Every other week, the English department meets a large group (largest dept. in the school) to discuss courses, initiatives, school business, and overarching questions. Yesterday, we revisited a conversation about homework that's been going on school-wide for a few years. How do we use it? Why do students gain from it? Could we get by without it? And so on. And we ended up discussing what some of us perceived as a move towards a school culture that doesn't foster serious students, specifically in English. Physics and Math maybe a different story?
Many great questions came out of the discussion:
*Is there a difference between being good at something and being a student of something? Waterpolo was the analogy.
*How do we balance encouraging the skills of a good student with the necessary pace of the curriculum?
*Should we expect all student to have passion for English? For example, do we expect all student in orchestra to be serious musicians?
*Is being a serious student, a mastery of skills or an investment in content?
So I left the meeting thinking about these questions, and thinking about how I might present some ideas in a post here at WatsonCommon. Considering myself a serious student of several things, English, leadership, educational technology, surfing, mountaineering, racquetball, marathoning, I thought I'd take inventory of all the things I do as a serious student (maybe learner is a better term).

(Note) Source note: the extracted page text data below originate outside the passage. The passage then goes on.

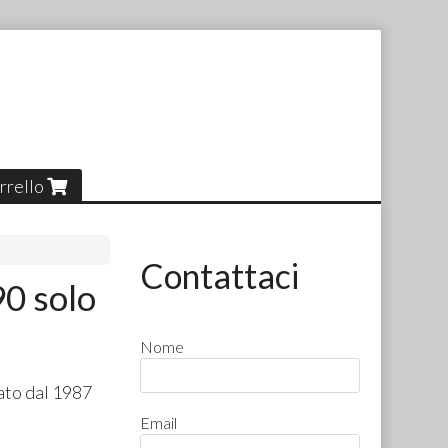
rrello
Contattaci
0 solo
Nome
ato dal 1987
Email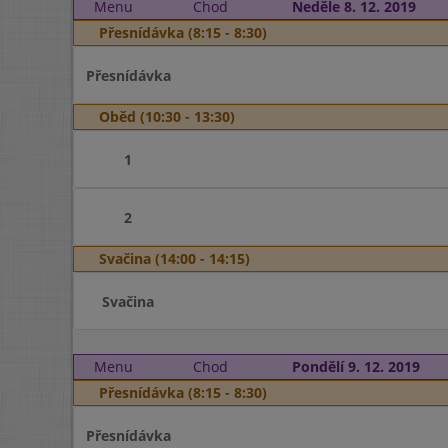
Menu
Chod
Neděle 8. 12. 2019
Přesnídávka (8:15 - 8:30)
Přesnídávka
Oběd (10:30 - 13:30)
1
2
Svačina (14:00 - 14:15)
Svačina
Menu
Chod
Pondělí 9. 12. 2019
Přesnídávka (8:15 - 8:30)
Přesnídávka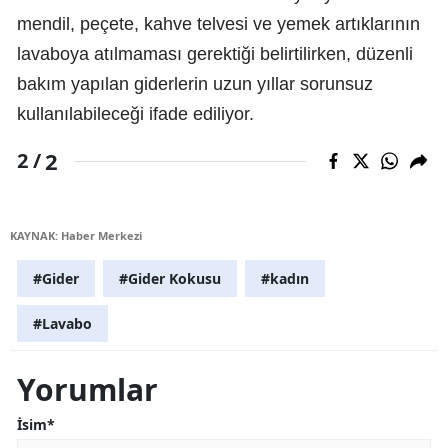
mendil, peçete, kahve telvesi ve yemek artıklarının
lavaboya atılmaması gerektiği belirtilirken, düzenli
bakım yapılan giderlerin uzun yıllar sorunsuz
kullanılabileceği ifade ediliyor.
2
2 /
KAYNAK: Haber Merkezi
#Gider
#Gider Kokusu
#kadın
#Lavabo
Yorumlar
İsim*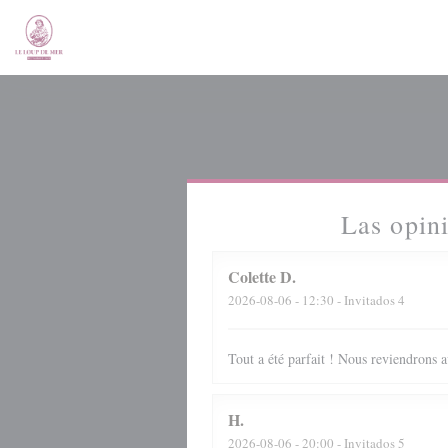
Personalización de sus opciones de cookies
Las opini
Colette
D
2026-08-06
- 12:30 - Invitados 4
Tout a été parfait ! Nous reviendrons av
H
2026-08-06
- 20:00 - Invitados 5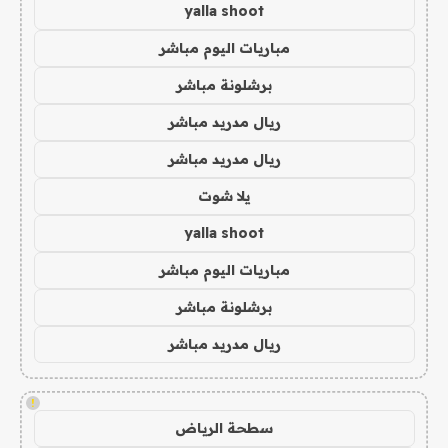
yalla shoot
مباريات اليوم مباشر
برشلونة مباشر
ريال مدريد مباشر
ريال مدريد مباشر
يلا شوت
yalla shoot
مباريات اليوم مباشر
برشلونة مباشر
ريال مدريد مباشر
!
سطحة الرياض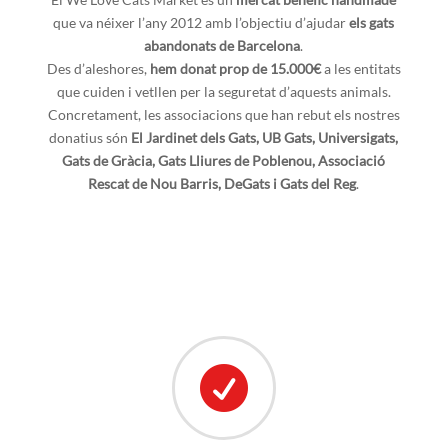
que va néixer l’any 2012 amb l’objectiu d’ajudar
els gats
abandonats de Barcelona
.
Des d’aleshores,
hem donat prop de 15.000€
a les entitats
que cuiden i vetllen per la seguretat d’aquests animals.
Concretament, les associacions que han rebut els nostres
donatius són
El Jardinet dels Gats, UB Gats, Universigats,
Gats de Gràcia, Gats Lliures de Poblenou, Associació
Rescat de Nou Barris, DeGats i Gats del Reg
.
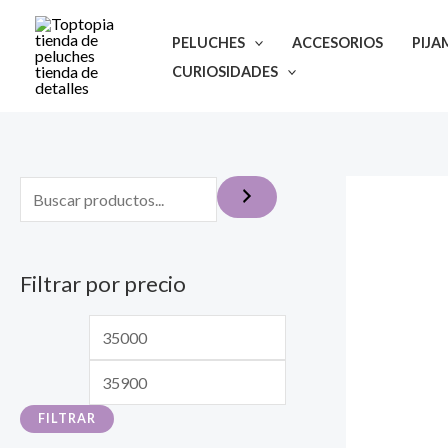
Ir
al
PELUCHES
ACCESORIOS
PIJA
contenido
CURIOSIDADES
Filtrar por precio
P
P
r
r
e
e
FILTRAR
c
c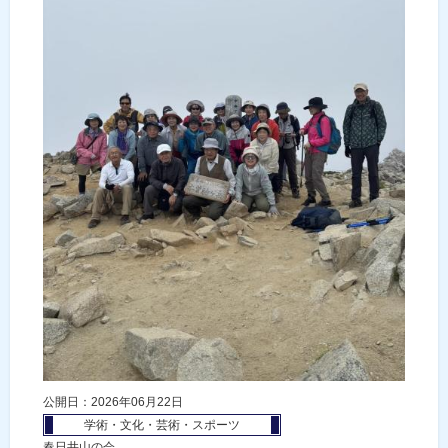
公開日：2026年06月22日
学術・文化・芸術・スポーツ
春日井山の会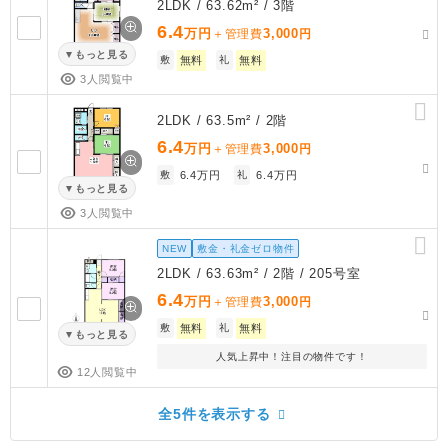
2LDK / 63.62m² / 3階
6.4
万円
3,000
＋管理費
円
もっと見る
敷
無料
礼
無料
3人閲覧中
2LDK / 63.5m² / 2階
6.4
万円
3,000
＋管理費
円
敷
6.4万円
礼
6.4万円
もっと見る
3人閲覧中
NEW
敷金・礼金ゼロ物件
2LDK / 63.63m² / 2階 / 205号室
6.4
万円
3,000
＋管理費
円
敷
無料
礼
無料
もっと見る
人気上昇中！注目の物件です！
12人閲覧中
全5件を表示する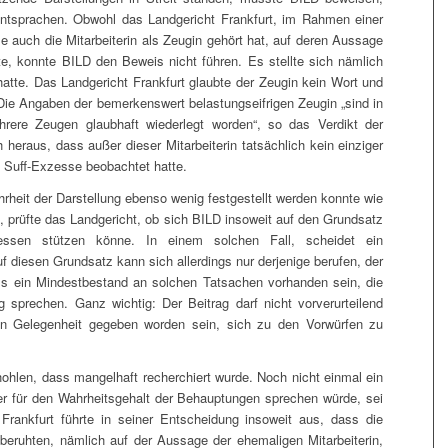
ntsprachen. Obwohl das Landgericht Frankfurt, im Rahmen einer
auch die Mitarbeiterin als Zeugin gehört hat, auf deren Aussage
te, konnte BILD den Beweis nicht führen. Es stellte sich nämlich
hatte. Das Landgericht Frankfurt glaubte der Zeugin kein Wort und
 Die Angaben der bemerkenswert belastungseifrigen Zeugin „sind in
rere Zeugen glaubhaft wiederlegt worden“, so das Verdikt der
h heraus, dass außer dieser Mitarbeiterin tatsächlich kein einziger
d Suff-Exzesse beobachtet hatte.
rheit der Darstellung ebenso wenig festgestellt werden konnte wie
t), prüfte das Landgericht, ob sich BILD insoweit auf den Grundsatz
ressen stützen könne. In einem solchen Fall, scheidet ein
 diesen Grundsatz kann sich allerdings nur derjenige berufen, der
muss ein Mindestbestand an solchen Tatsachen vorhanden sein, die
g sprechen. Ganz wichtig: Der Beitrag darf nicht vorverurteilend
n Gelegenheit gegeben worden sein, sich zu den Vorwürfen zu
hohlen, dass mangelhaft recherchiert wurde. Noch nicht einmal ein
r für den Wahrheitsgehalt der Behauptungen sprechen würde, sei
rankfurt führte in seiner Entscheidung insoweit aus, dass die
 beruhten, nämlich auf der Aussage der ehemaligen Mitarbeiterin,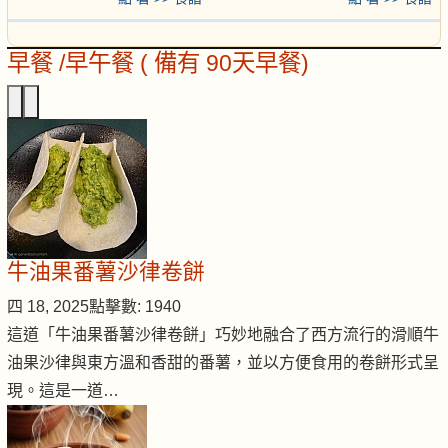
早餐 /早午餐 ( 備有 90天早餐)
牛油果番薯沙律卷餅
四 18, 2025
點擊數: 1940
這道「牛油果番薯沙律卷餅」巧妙地融合了西方流行的滑順牛
油果沙律與東方溫和香甜的番薯，並以方便食用的卷餅形式呈
現。這是一道…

1. I keep a small notebook with me at all times to quickly jot down ideas, reflections, and observations. This is also where raw ideas are born. Often, what's written here is in the form of lists, pictures, webs.
2. I write in a personal journal, at least 10 minutes a day, for nobody but me.
3. I keep a professional blog and read blogs of people who do similar work, creating a network of creative collaborators. Before blogging, I documented all my work and organized it in binders and folders, ready to reference and share.
4. I try to build a professional library of thought-provoking reading. I think this too is encompassed by the read/write web.
I'm probably missing things. But these are the habits (I wouldn't call them skills) that I believe make me serious. Is this what we expect of students? Or is it something else? Something more?